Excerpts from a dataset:
□ □ □ □

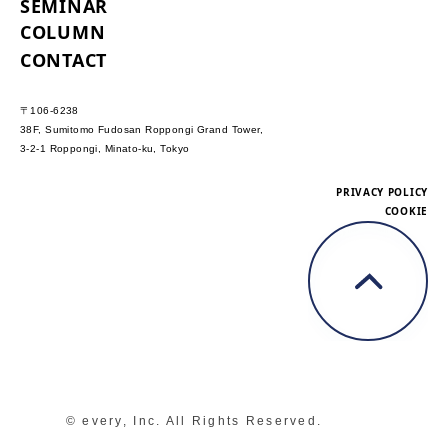
SEMINAR
COLUMN
CONTACT
〒106-6238
38F, Sumitomo Fudosan Roppongi Grand Tower,
3-2-1 Roppongi, Minato-ku, Tokyo
PRIVACY POLICY
COOKIE
© every, Inc. All Rights Reserved.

□ □ □ □

*PROBLEM DETAILS*
Retype each entry exactly. No pictures.

*RESPONSE FOR THIS EXERCISE*
SEMINAR
COLUMN
CONTACT
〒106-6238
38F, Sumitomo Fudosan Roppongi Grand Tower,
3-2-1 Roppongi, Minato-ku, Tokyo
PRIVACY POLICY
COOKIE
© every, Inc. All Rights Reserved.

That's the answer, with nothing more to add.